#### Problem:
After finding the line with "裡當然只好發呆、玩耍或跑龍套，如此這般「片面偏" in the entries below, retype exactly each line from there through the line with "瞎劈亂砍再東拉西扯一番，個把小時下來總能成就點", including that final line.

#### Record extracts:
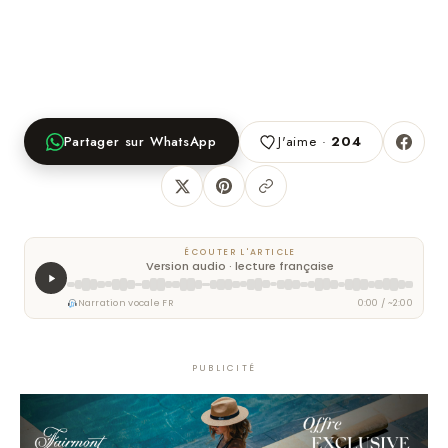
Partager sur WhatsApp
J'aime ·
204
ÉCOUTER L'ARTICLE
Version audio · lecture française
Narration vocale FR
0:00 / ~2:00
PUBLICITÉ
...
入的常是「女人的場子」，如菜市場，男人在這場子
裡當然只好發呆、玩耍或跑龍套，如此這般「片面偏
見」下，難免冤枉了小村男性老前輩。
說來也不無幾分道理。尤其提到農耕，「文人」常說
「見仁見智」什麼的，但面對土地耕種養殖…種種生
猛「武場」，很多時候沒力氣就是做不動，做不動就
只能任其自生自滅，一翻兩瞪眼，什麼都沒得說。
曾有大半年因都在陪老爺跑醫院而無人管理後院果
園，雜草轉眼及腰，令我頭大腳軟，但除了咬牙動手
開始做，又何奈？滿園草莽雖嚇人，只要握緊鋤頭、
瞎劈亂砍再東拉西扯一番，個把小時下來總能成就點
---
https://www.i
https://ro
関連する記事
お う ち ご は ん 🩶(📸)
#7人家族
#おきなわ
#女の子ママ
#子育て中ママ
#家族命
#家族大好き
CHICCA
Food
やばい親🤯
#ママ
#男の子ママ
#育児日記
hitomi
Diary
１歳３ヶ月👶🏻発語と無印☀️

#### Answer:
裡當然只好發呆、玩耍或跑龍套，如此這般「片面偏
見」下，難免冤枉了小村男性老前輩。
說來也不無幾分道理。尤其提到農耕，「文人」常說
「見仁見智」什麼的，但面對土地耕種養殖…種種生
猛「武場」，很多時候沒力氣就是做不動，做不動就
只能任其自生自滅，一翻兩瞪眼，什麼都沒得說。
曾有大半年因都在陪老爺跑醫院而無人管理後院果
園，雜草轉眼及腰，令我頭大腳軟，但除了咬牙動手
開始做，又何奈？滿園草莽雖嚇人，只要握緊鋤頭、
瞎劈亂砍再東拉西扯一番，個把小時下來總能成就點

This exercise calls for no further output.